I am a bit confused on what you want to do. The code doesn't upload a vocoder it only downloads the pretrained vocoder and then uses it in Text2Speech. What are you going to do exactly?

samin9796 commented 2 years ago

I trained a FastSpeech2 TTS model and a vocoder on my custom data and then uploaded them to huggingface. Now I want to create a space on huggingface to deploy the TTS model. I can easily get the FastSpeech2 model and assign it to the model_tag variable but don't know how to get the vocoder. I uploaded the vocoder to the google drive as well and in the vocoder_tag, I assigned this "parallel_wavegan/link-to-google-drive". I am getting assertion_error: link does not exist error. How did you get the vocoder and assign it to the vocoder_tag variable?

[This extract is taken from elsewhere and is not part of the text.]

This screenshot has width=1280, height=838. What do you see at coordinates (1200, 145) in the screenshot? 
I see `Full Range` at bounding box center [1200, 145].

roholazandie commented 2 years ago

For now you can't upload vocoder to huggingface and use it on the cloud. So it's not anything wrong on your side.

samin9796 commented 2 years ago

I see! I am working on a different language other than English and I hope I could use my own vocoder while deploying the TTS model on huggingface.

malradhi commented 2 years ago

@malradhi the only difference is how it downloads the vocoder model from any google drive link. you can see the changes here

Thank you, but the quality of the synthesized speech from your model is better than the original model.

roholazandie commented 2 years ago

@malradhi Actually i haven't done anything different from the original parallal_wavegan script for training, if you see the good quality is because of our high quality dataset (RyanSpeech) which is available on huggingface. The quality of the vocoders are very dependent on the quality of the recorded voices. Ours was done by a professional speaker in studio with no background noise.

malradhi commented 2 years ago

@malradhi Actually i haven't done anything different from the original parallal_wavegan script for training, if you see the good quality is because of our high quality dataset (RyanSpeech) which is available on huggingface. The quality of the vocoders are very dependent on the quality of the recorded voices. Ours was done by a professional speaker in studio with no background noise.

OK, great. I understand now, thank you.